• _WORK TO BE COMPLETED_:
Look in the data below for the line that contains "s to correct cracks, chips, and other". Copy that line and the remaining lines exactly.

• _EXERCISE DATA_:
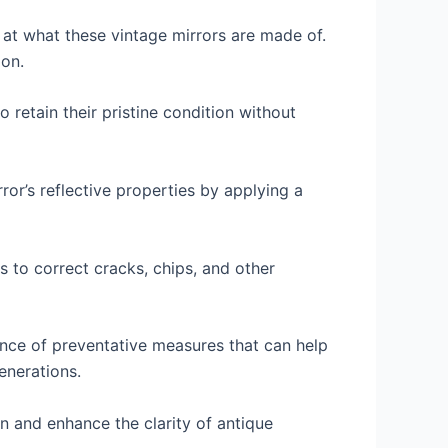
 at what these vintage mirrors are made of.
ion.
 retain their pristine condition without
rror’s reflective properties by applying a
s to correct cracks, chips, and other
ance of preventative measures that can help
enerations.
in and enhance the clarity of antique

• _ANSWER BOX_:
s to correct cracks, chips, and other
ance of preventative measures that can help
enerations.
in and enhance the clarity of antique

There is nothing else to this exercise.